Bordel, qu’elle était kiffante, cette saison 2016-2017. Que c’était bon de défoncer tout le monde, avec un jeu minimaliste certes, mais avec cette putain de certitudes qu’on allait éclater la moindre équipe qui s’avancerait sur les bords du Krimmeri. Evidemment, le public y a été pour beaucoup. Mais le vrai artisan de ce succès, c’est évidemment lui. Et, déjà, la première salve des nombreux matchs épiques qui marqueront son ère : le déboîtage en règle du Brest de Furlan, le nul arraché dans l’enfer de Bollaert, Bourg-en-Bresse et, globalement, cette fin de saison d’une maîtrise absolue, tant sur le plan tactique que sur la gestion de la réussite. Parce qu’il en faut, aussi, pour être un grand coach.

Dans son sillage, impensable de ne pas évoquer l’ascension fulgurante de son pendant sur le terrain : un certain Dimitri Liénard. Sous les ordres de l’Aubois, le Belfortain prend une dimension qui relève du christique, pour un mec qui poussait des brouettes sur des chantiers quelques années auparavant. En fait, Thierry Laurey a très rapidement compris ce que symbolisait ce Racing revenu d’entre les morts : ce besoin viscéral du peuple ciel et blanc de s’identifier à des guerriers prêts à mourir pour leur maillot, encore écorché par les limbes du foot amateur.

Thierry, l’heureux


Prophétisant un jeu pragmatique, mais du jeu quand même, l’ex-coach d’Arles-Avignon revient en Ligue 1 avec quelques certitudes, dont celle d’avoir un groupe claqué au sol.
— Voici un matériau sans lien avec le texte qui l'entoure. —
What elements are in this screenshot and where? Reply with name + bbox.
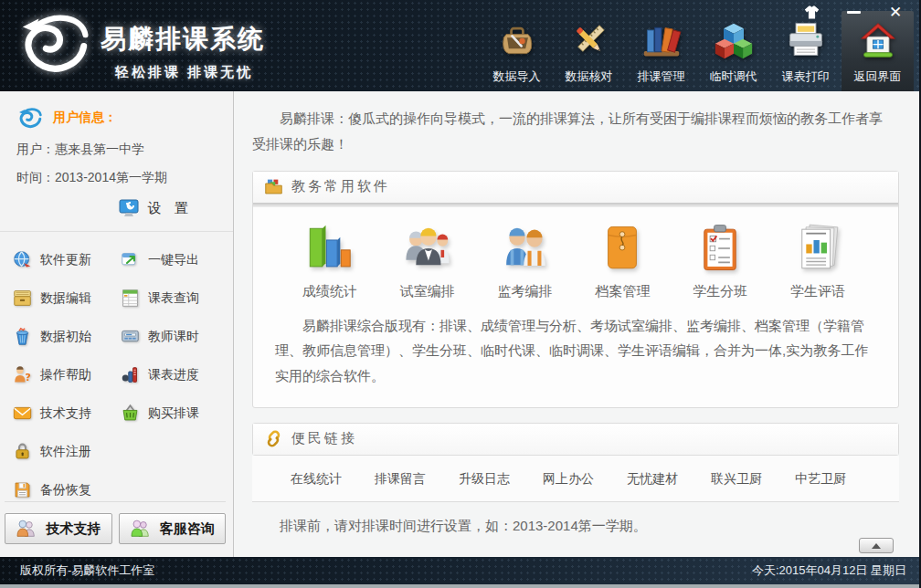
window-controls: ✕ bbox=[802, 4, 905, 20]
toolbar-label: 临时调代 bbox=[710, 68, 757, 85]
user-info-title: 用户信息： bbox=[53, 110, 117, 126]
printer-icon bbox=[786, 20, 826, 60]
tech-support-button[interactable]: 技术支持 bbox=[5, 513, 112, 544]
menu-label: 操作帮助 bbox=[40, 367, 91, 383]
logo-area: 易麟排课系统 轻松排课 排课无忧 bbox=[15, 9, 265, 81]
support-button-label: 客服咨询 bbox=[160, 520, 215, 538]
links-panel-title: 便民链接 bbox=[291, 430, 357, 447]
header: 易麟排课系统 轻松排课 排课无忧 ✕ 数据导入 bbox=[0, 0, 919, 91]
app-title: 易麟排课系统 bbox=[101, 22, 265, 57]
lock-icon bbox=[13, 442, 32, 461]
close-icon[interactable]: ✕ bbox=[886, 4, 905, 20]
link-icon bbox=[264, 429, 283, 448]
quick-link-changelog[interactable]: 升级日志 bbox=[459, 471, 510, 488]
app-label: 成绩统计 bbox=[302, 283, 357, 300]
app-class-assign[interactable]: 学生分班 bbox=[678, 222, 762, 300]
sidebar-item-one-key-export[interactable]: 一键导出 bbox=[121, 250, 229, 269]
toolbar-item-return-home[interactable]: 返回界面 bbox=[842, 11, 914, 91]
export-icon bbox=[121, 250, 140, 269]
links-panel: 便民链接 bbox=[252, 423, 899, 456]
menu-label: 课表进度 bbox=[148, 367, 199, 383]
app-archive[interactable]: 档案管理 bbox=[580, 222, 664, 300]
menu-label: 购买排课 bbox=[148, 405, 199, 422]
folder-apps-icon bbox=[264, 177, 283, 196]
quick-links-row: 在线统计 排课留言 升级日志 网上办公 无忧建材 联兴卫厨 中艺卫厨 bbox=[252, 456, 899, 502]
app-student-comments[interactable]: 学生评语 bbox=[776, 222, 860, 300]
customer-service-button[interactable]: 客服咨询 bbox=[119, 513, 227, 544]
menu-label: 技术支持 bbox=[40, 405, 91, 422]
sidebar-item-teacher-hours[interactable]: 教师课时 bbox=[121, 327, 229, 346]
trash-icon bbox=[13, 327, 32, 346]
toolbar-label: 返回界面 bbox=[854, 68, 902, 85]
toolbar-item-print[interactable]: 课表打印 bbox=[769, 11, 842, 91]
user-name-line: 用户：惠来县第一中学 bbox=[16, 142, 217, 158]
basket-icon bbox=[121, 404, 140, 423]
user-info-panel: 用户信息： 用户：惠来县第一中学 时间：2013-2014第一学期 设 置 bbox=[0, 91, 233, 232]
envelope-icon bbox=[13, 404, 32, 423]
table-search-icon bbox=[121, 289, 140, 308]
app-proctor[interactable]: 监考编排 bbox=[483, 222, 567, 300]
quick-link-message-board[interactable]: 排课留言 bbox=[375, 471, 426, 488]
menu-label: 一键导出 bbox=[148, 252, 199, 268]
monitor-wrench-icon bbox=[118, 198, 140, 218]
links-panel-header: 便民链接 bbox=[253, 424, 898, 455]
globe-update-icon bbox=[13, 250, 32, 269]
footer: 版权所有-易麟软件工作室 今天:2015年04月12日 星期日 bbox=[0, 557, 919, 584]
progress-chart-icon bbox=[121, 365, 140, 384]
scroll-up-button[interactable] bbox=[859, 538, 894, 553]
settings-label: 设 置 bbox=[148, 200, 193, 217]
quick-link-zhongyi-kitchen[interactable]: 中艺卫厨 bbox=[795, 471, 846, 488]
toolbar-item-schedule-manage[interactable]: 排课管理 bbox=[625, 11, 697, 91]
supervisors-icon bbox=[499, 222, 552, 275]
app-label: 档案管理 bbox=[595, 283, 650, 300]
calculator-icon bbox=[121, 327, 140, 346]
menu-label: 教师课时 bbox=[148, 329, 199, 345]
toolbar-label: 排课管理 bbox=[638, 68, 685, 85]
app-exam-room[interactable]: 试室编排 bbox=[386, 222, 470, 300]
sidebar-support-buttons: 技术支持 客服咨询 bbox=[5, 501, 226, 544]
toolbar-item-data-check[interactable]: 数据核对 bbox=[553, 11, 625, 91]
help-person-icon: ? bbox=[13, 365, 32, 384]
sidebar-item-data-init[interactable]: 数据初始 bbox=[13, 327, 121, 346]
bar-chart-icon bbox=[303, 222, 356, 275]
skin-icon[interactable] bbox=[802, 4, 820, 20]
sidebar-item-data-edit[interactable]: 数据编辑 bbox=[13, 289, 121, 308]
archive-folder-icon bbox=[596, 222, 649, 275]
settings-button[interactable]: 设 置 bbox=[16, 198, 193, 218]
minimize-icon[interactable] bbox=[844, 4, 863, 20]
support-button-label: 技术支持 bbox=[46, 520, 101, 538]
sidebar-item-register[interactable]: 软件注册 bbox=[13, 442, 121, 461]
app-subtitle: 轻松排课 排课无忧 bbox=[115, 64, 265, 81]
app-score-stats[interactable]: 成绩统计 bbox=[288, 222, 372, 300]
sidebar-item-timetable-progress[interactable]: 课表进度 bbox=[121, 365, 229, 384]
up-triangle-icon bbox=[872, 543, 881, 549]
quick-link-lianxing-kitchen[interactable]: 联兴卫厨 bbox=[711, 471, 762, 488]
software-panel-title: 教务常用软件 bbox=[291, 178, 390, 195]
sidebar-item-timetable-query[interactable]: 课表查询 bbox=[121, 289, 229, 308]
menu-label: 软件注册 bbox=[40, 444, 91, 460]
sidebar-item-software-update[interactable]: 软件更新 bbox=[13, 250, 121, 269]
cubes-icon bbox=[714, 20, 754, 60]
main-content: 易麟排课：傻瓜式的操作向导模式，一流的排课算法，让所有受困于编排课程而烦恼的教务… bbox=[234, 91, 919, 557]
drawer-icon bbox=[13, 289, 32, 308]
quick-link-online-office[interactable]: 网上办公 bbox=[543, 471, 594, 488]
pencil-ruler-icon bbox=[569, 20, 609, 60]
copyright-text: 版权所有-易麟软件工作室 bbox=[20, 562, 154, 579]
sidebar-item-help[interactable]: ? 操作帮助 bbox=[13, 365, 121, 384]
sidebar-item-tech-support[interactable]: 技术支持 bbox=[13, 404, 121, 423]
menu-label: 课表查询 bbox=[148, 290, 199, 307]
term-line: 时间：2013-2014第一学期 bbox=[16, 170, 217, 186]
app-label: 监考编排 bbox=[498, 283, 553, 300]
quick-link-building-materials[interactable]: 无忧建材 bbox=[627, 471, 678, 488]
software-description: 易麟排课综合版现有：排课、成绩管理与分析、考场试室编排、监考编排、档案管理（学籍… bbox=[253, 302, 898, 407]
toolbar-item-temp-substitute[interactable]: 临时调代 bbox=[697, 11, 769, 91]
toolbar: 数据导入 数据核对 bbox=[481, 11, 914, 91]
date-text: 今天:2015年04月12日 星期日 bbox=[752, 562, 906, 579]
toolbar-item-data-import[interactable]: 数据导入 bbox=[481, 11, 553, 91]
toolbar-label: 数据导入 bbox=[493, 68, 541, 85]
sidebar-item-buy[interactable]: 购买排课 bbox=[121, 404, 229, 423]
app-label: 学生评语 bbox=[790, 283, 845, 300]
menu-label: 数据编辑 bbox=[40, 290, 91, 307]
sidebar-item-backup-restore[interactable]: 备份恢复 bbox=[13, 480, 121, 499]
quick-link-online-stats[interactable]: 在线统计 bbox=[291, 471, 342, 488]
Malgré les arrivées de Lala et des deux Martin, les seuls véritablement taillés pour cet échelon, Thierry Laurey doit composer avec un Ernest Seka avec qui il ne s’entend plus, des cadres vieillissants et des jeunes vraiment très cons.

Mais là encore, avec cet alliage improbable, l’Aubois va forger son statut d’icône à coups de pioche et à coups d’éclat. Médiocre contre les faibles, le Racing se découvre immense contre les gros. Si le coup-franc salvateur de Liénard revient régulièrement pour illustrer cette saison à la fois éprouvante et magnifique, les puristes ne manqueront pas de saluer le génie tactique de Laurey. À l’image de ce 3-5-2 d’une fascinante cohérence, avec ces grognards à la discipline para-militaire qui renverseront l’ogre lyonnais sans que personne n’y trouve rien à redire. Un coup de maître qui lui permettra de sauver sa place en même temps que le club. La suite montrera que ce fut pour le meilleur.
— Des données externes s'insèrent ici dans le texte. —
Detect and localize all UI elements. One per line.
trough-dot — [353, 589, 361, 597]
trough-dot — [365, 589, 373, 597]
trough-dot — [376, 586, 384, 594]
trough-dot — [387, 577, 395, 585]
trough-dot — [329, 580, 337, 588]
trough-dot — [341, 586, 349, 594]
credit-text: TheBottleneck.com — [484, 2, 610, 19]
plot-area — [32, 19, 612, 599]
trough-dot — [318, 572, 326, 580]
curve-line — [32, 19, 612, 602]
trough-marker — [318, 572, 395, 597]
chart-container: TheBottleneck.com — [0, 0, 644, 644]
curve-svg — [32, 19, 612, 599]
Epousant à la perfection la progression de l’équipe qu’il entraîne, Thierry Laurey devient l’incarnation de ce Racing qui ne laisse personne indifférent, tant sur le terrain qu’en coulisses. Ses conférences de presse se musclent, tout comme les prestations de ses joueurs. A la tête d’un effectif profondément remanié, Laurey continue de distribuer des mandales tactiques à une Ligue 1 labellisée « Unecatef ». Son 3-5-2 de l’espace, avec un Lala stratosphérique, le mènera jusqu’au toit du stade Pierre-Mauroy. Ensuite, son 4-4-2 losange, particulièrement emballant, consacrant le talent des fuoriclasse Thomasson et Ajorque, lui permettra de rebondir après une campagne européenne éreintante. Ah oui, parce qu’entre-temps, Strasbourg a aussi retrouvé l’Europe, putain. C’était court, c’était intense, c’était insensé, et c’est surtout grâce au tiki-toqué qu’est Thierry Laurey.

Thierry Regrets


Toute médaille a son revers. Peut-être grisé par son aura en même temps que ses tempes, Thierry Laurey connaît par la suite des passages beaucoup plus délicats. Dernier du classement en octobre 2019, après un match complètement manqué à Marseille, son Racing réussit pourtant à inverser la tendance avec un 4-4-2 résolument offensif qui lui permet de concasser Nice 1-0. Pendant longtemps, ç’a été sa force ; changer le cours d’un destin qui semblait lui faire prendre la direction du mur. Cela passait notamment par une remise en question quasi-permanente de son onze, où les méformes pouvaient conduire momentanément sur le banc. Mitro et Lala en ont d’ailleurs fait les frais.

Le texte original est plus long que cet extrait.